Barbara Fleischauer for WV House of Delegates

Continued - BARBARA'S LEGISLATIVE ACCOMPLISHMENTS

Barbara Evans Fleischauer served as Co-Chair of a subcommittee that worked on reform of statutes which regulate corporations. One of Barbara Fleischauer's friends and supporters, WVU College of Law Professor Ann Maxey, had worked for several years on a draft of the re-write, which streamlines and modernizes procedures for both profit and non-profit corporations. Unfortunately, Professor Maxey died suddenly of a brain tumor in 2002. Delegate Fleischauer was able to successfully steer passage of Professor Maxey's efforts by passing profit and nonprofit corporate overhaul legislation in 2003.

Environmental issues have always been high on Barbara Fleischauer's priority list. As a delegate, she was active in helping to defeat the so-called "Dirty Secrets Bill" which would have allowed corporations to refuse to disclose any information about investigations of environmental incidents. She was a soldier in the battle to limit the scope of mountain-top removal. Fearing what would later become the Enron crisis, Barbara Fleischauer also played an important role in the state's effort to derail electric utility deregulation.

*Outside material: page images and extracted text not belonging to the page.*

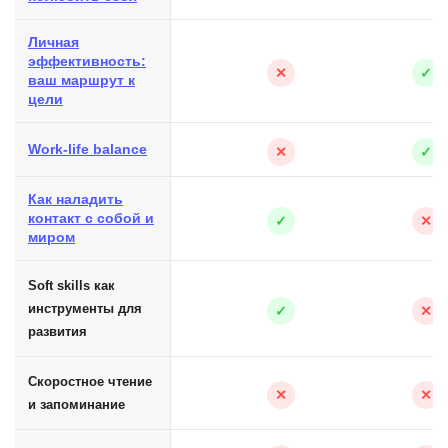
Личная
эффективность:
✕
✓
ваш маршрут к
цели
Work-life balance
✕
✓
Как наладить
контакт с собой и
✓
✕
миром
Soft skills как
инструменты для
✓
✕
развития
Скоростное чтение
✕
✕
и запоминание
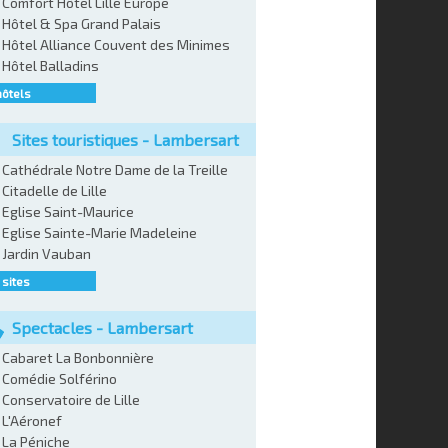
Comfort Hôtel Lille Europe
Hôtel & Spa Grand Palais
Hôtel Alliance Couvent des Minimes
Hôtel Balladins
hôtels
Sites touristiques - Lambersart
Cathédrale Notre Dame de la Treille
Citadelle de Lille
Eglise Saint-Maurice
Eglise Sainte-Marie Madeleine
Jardin Vauban
 sites
Spectacles - Lambersart
Cabaret La Bonbonnière
Comédie Solférino
Conservatoire de Lille
L'Aéronef
La Péniche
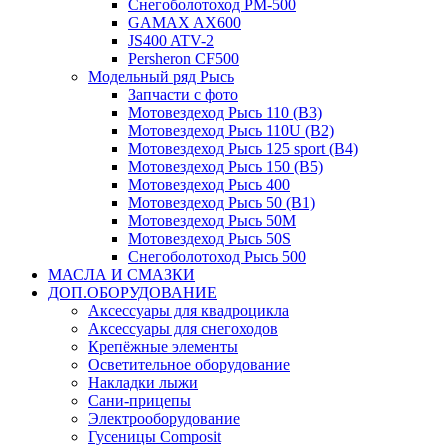
Снегоболотоход РМ-500
GAMAX AX600
JS400 ATV-2
Persheron CF500
Модельный ряд Рысь
Запчасти с фото
Мотовездеход Рысь 110 (B3)
Мотовездеход Рысь 110U (B2)
Мотовездеход Рысь 125 sport (B4)
Мотовездеход Рысь 150 (B5)
Мотовездеход Рысь 400
Мотовездеход Рысь 50 (B1)
Мотовездеход Рысь 50M
Мотовездеход Рысь 50S
Снегоболотоход Рысь 500
МАСЛА И СМАЗКИ
ДОП.ОБОРУДОВАНИЕ
Аксессуары для квадроцикла
Аксессуары для снегоходов
Крепёжные элементы
Осветительное оборудование
Накладки лыжи
Сани-прицепы
Электрооборудование
Гусеницы Composit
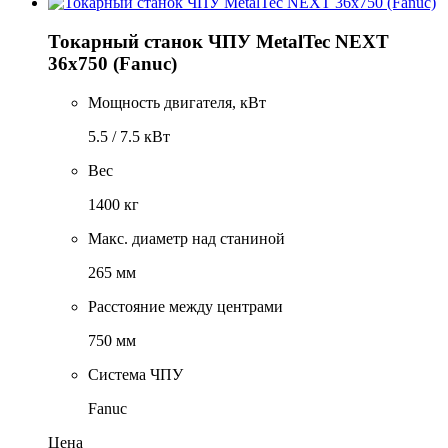
Токарный станок ЧПУ MetalTec NEXT
36x750 (Fanuc)
Мощность двигателя, кВт
5.5 / 7.5 кВт
Вес
1400 кг
Макс. диаметр над станиной
265 мм
Расстояние между центрами
750 мм
Система ЧПУ
Fanuc
Цена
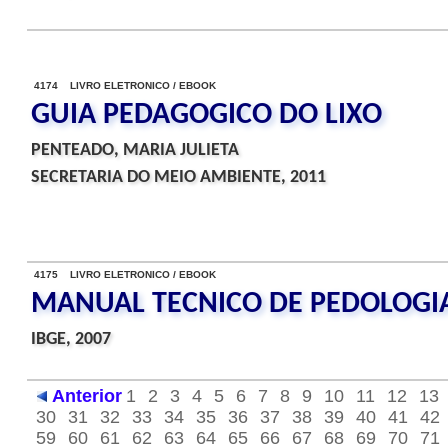
4174 LIVRO ELETRONICO / EBOOK
GUIA PEDAGOGICO DO LIXO
PENTEADO, MARIA JULIETA
SECRETARIA DO MEIO AMBIENTE, 2011
4175 LIVRO ELETRONICO / EBOOK
MANUAL TECNICO DE PEDOLOGI
IBGE, 2007
Anterior
1
2
3
4
5
6
7
8
9
10
11
12
13
30
31
32
33
34
35
36
37
38
39
40
41
42
59
60
61
62
63
64
65
66
67
68
69
70
71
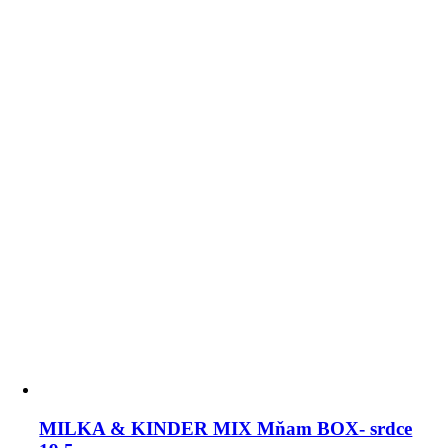
MILKA & KINDER MIX Mňam BOX- srdce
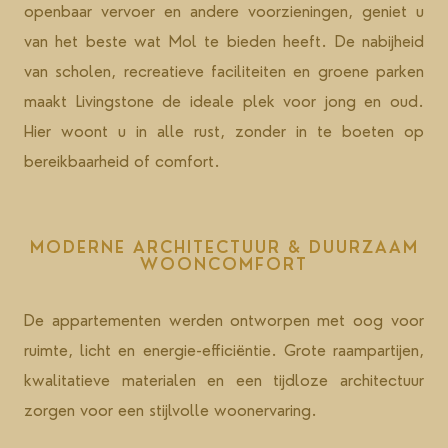
openbaar vervoer en andere voorzieningen, geniet u
van het beste wat Mol te bieden heeft. De nabijheid
van scholen, recreatieve faciliteiten en groene parken
maakt Livingstone de ideale plek voor jong en oud.
Hier woont u in alle rust, zonder in te boeten op
bereikbaarheid of comfort.
MODERNE ARCHITECTUUR & DUURZAAM
WOONCOMFORT
De appartementen werden ontworpen met oog voor
ruimte, licht en energie-efficiëntie. Grote raampartijen,
kwalitatieve materialen en een tijdloze architectuur
zorgen voor een stijlvolle woonervaring.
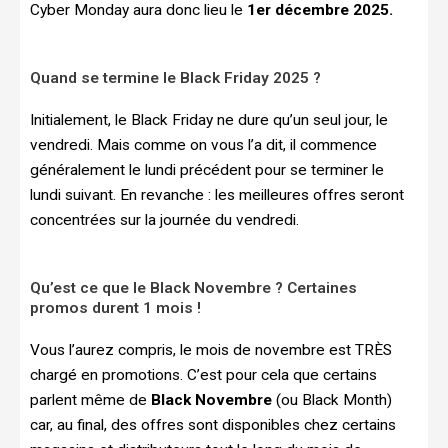
Cyber Monday aura donc lieu le
1er décembre 2025.
Quand se termine le Black Friday 2025 ?
Initialement, le Black Friday ne dure qu’un seul jour, le
vendredi. Mais comme on vous l’a dit, il commence
généralement le lundi précédent pour se terminer le
lundi suivant. En revanche : les meilleures offres seront
concentrées sur la journée du vendredi.
Qu’est ce que le Black Novembre ? Certaines
promos durent 1 mois !
Vous l’aurez compris, le mois de novembre est TRÈS
chargé en promotions. C’est pour cela que certains
parlent même de
Black Novembre
(ou Black Month)
car, au final, des offres sont disponibles chez certains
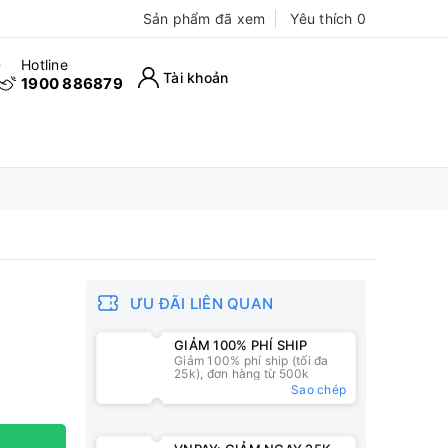
Sản phẩm đã xem
Yêu thích
0
Hotline
Tài khoản
1900 886879
ƯU ĐÃI LIÊN QUAN
GIẢM 100% PHÍ SHIP
Giảm 100% phí ship (tối đa
25k), đơn hàng từ 500k
Sao chép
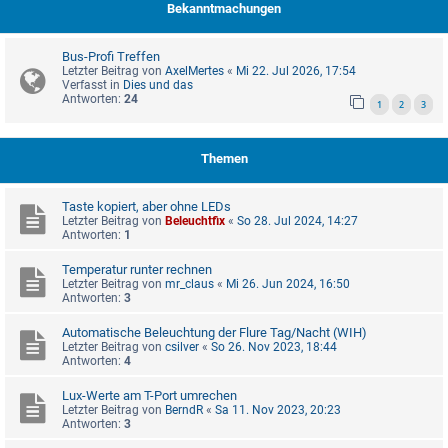
Bekanntmachungen
Bus-Profi Treffen
Letzter Beitrag von
AxelMertes
«
Mi 22. Jul 2026, 17:54
Verfasst in
Dies und das
Antworten:
24
1
2
3
Themen
Taste kopiert, aber ohne LEDs
Letzter Beitrag von
Beleuchtfix
«
So 28. Jul 2024, 14:27
Antworten:
1
Temperatur runter rechnen
Letzter Beitrag von
mr_claus
«
Mi 26. Jun 2024, 16:50
Antworten:
3
Automatische Beleuchtung der Flure Tag/Nacht (WIH)
Letzter Beitrag von
csilver
«
So 26. Nov 2023, 18:44
Antworten:
4
Lux-Werte am T-Port umrechen
Letzter Beitrag von
BerndR
«
Sa 11. Nov 2023, 20:23
Antworten:
3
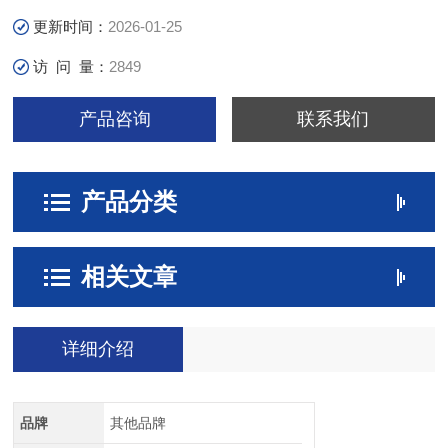
更新时间：
2026-01-25
访 问 量：
2849
产品咨询
联系我们
产品分类
相关文章
详细介绍
品牌
其他品牌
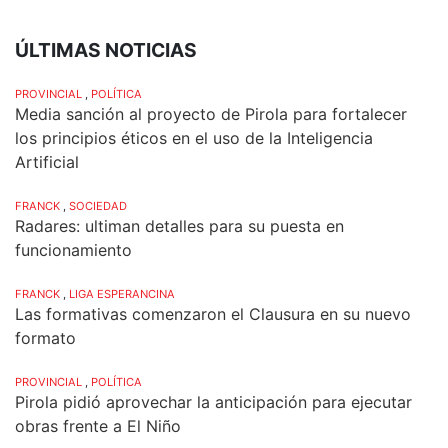
ÚLTIMAS NOTICIAS
PROVINCIAL
,
POLÍTICA
Media sanción al proyecto de Pirola para fortalecer
los principios éticos en el uso de la Inteligencia
Artificial
FRANCK
,
SOCIEDAD
Radares: ultiman detalles para su puesta en
funcionamiento
FRANCK
,
LIGA ESPERANCINA
Las formativas comenzaron el Clausura en su nuevo
formato
PROVINCIAL
,
POLÍTICA
Pirola pidió aprovechar la anticipación para ejecutar
obras frente a El Niño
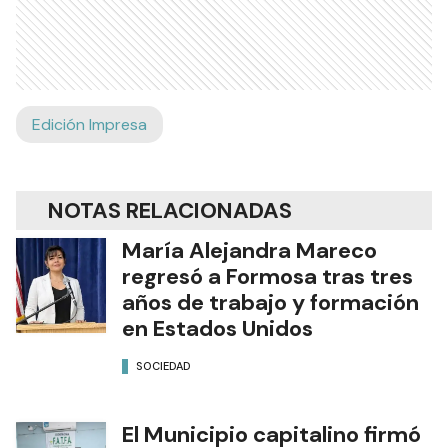
Edición Impresa
NOTAS RELACIONADAS
María Alejandra Mareco
regresó a Formosa tras tres
años de trabajo y formación
en Estados Unidos
SOCIEDAD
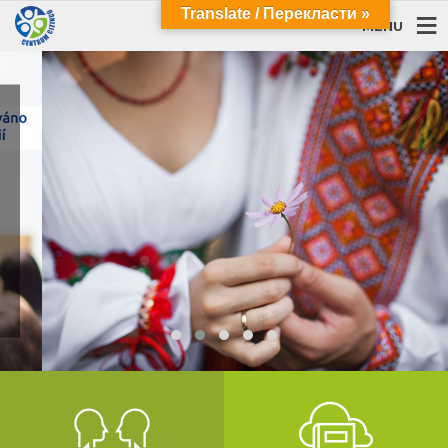
Translate / Перекласти »
MENU
o
iny
АЦІЇ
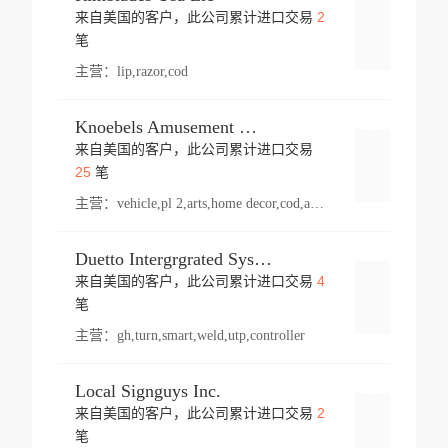
2
来自美国的客户，此公司累计进口交易
登录
笔
主营：
lip,razor,cod
Knoebels Amusement Resort
来自美国的客户，此公司累计进口交易
登录
25
笔
主营：
vehicle,pl 2,arts,home decor,cod,amusement ride,sea
Duetto Intergrgrated Systems Inc.
4
来自美国的客户，此公司累计进口交易
登录
笔
主营：
gh,turn,smart,weld,utp,controller
Local Signguys Inc.
2
来自美国的客户，此公司累计进口交易
登录
笔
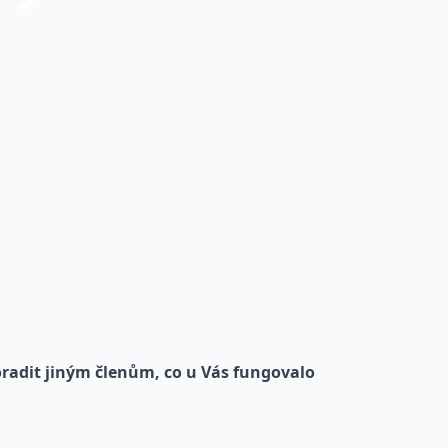
oradit jiným členům, co u Vás fungovalo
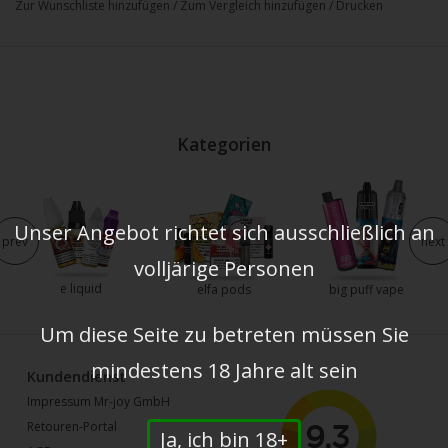
Zur Wunschliste hinzufügen
/
Zum Vergleich hinzufügen
/
Drucken
Kategorien
Unser Angebot richtet sich ausschließlich an
prev
next
volljärige Personen
e liquid
elfa pods
big puff vape
Um diese Seite zu betreten müssen Sie
mindestens 18 Jahre alt sein
Kundendienst
Impressum Mr-joy GmbH
Retouren-Portal
Ja, ich bin 18+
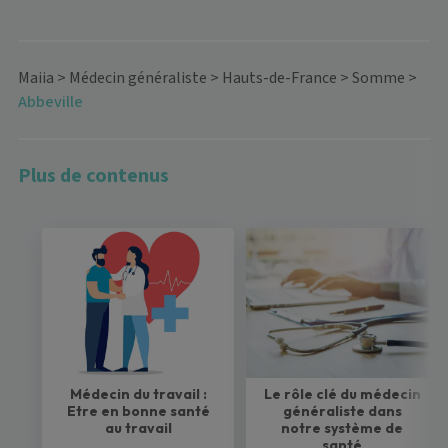
Maiia
>
Médecin généraliste
>
Hauts-de-France
>
Somme
>
Abbeville
Plus de contenus
Médecin du travail :
Le rôle clé du médecin
Etre en bonne santé
généraliste dans
au travail
notre système de
santé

Barbara Evans Fleischauer has received many awards in appreciation of her legislative service. Among the most prestigious accolades, Fleischauer received Legislator of the Year awards from both the National Association of Social Workers and the West Virginia Trial Lawyers, the Friends of Nursing award from the West Virginia Nurses Association and an award for Courage and Leadership from West Virginia FREE for the protection of reproductive rights. On its 25th anniversary, the West Virginia Women's Commission gave Fleischauer its "Guardian Angel" award. From 2000-2004, Barbara Fleischauer was the only legislator to receive a 100% rating from the West Virginia Sierra Club. In January, 2006 Barbara received the "Osteo Angel" Award to commemorate her long service on the Osteoporosis Advisory Board and her sponsorship of legislation that has allowed the Osteoporosis program within the West Virginia Department of Health and Human Resources to celebrate its ten-year anniversary.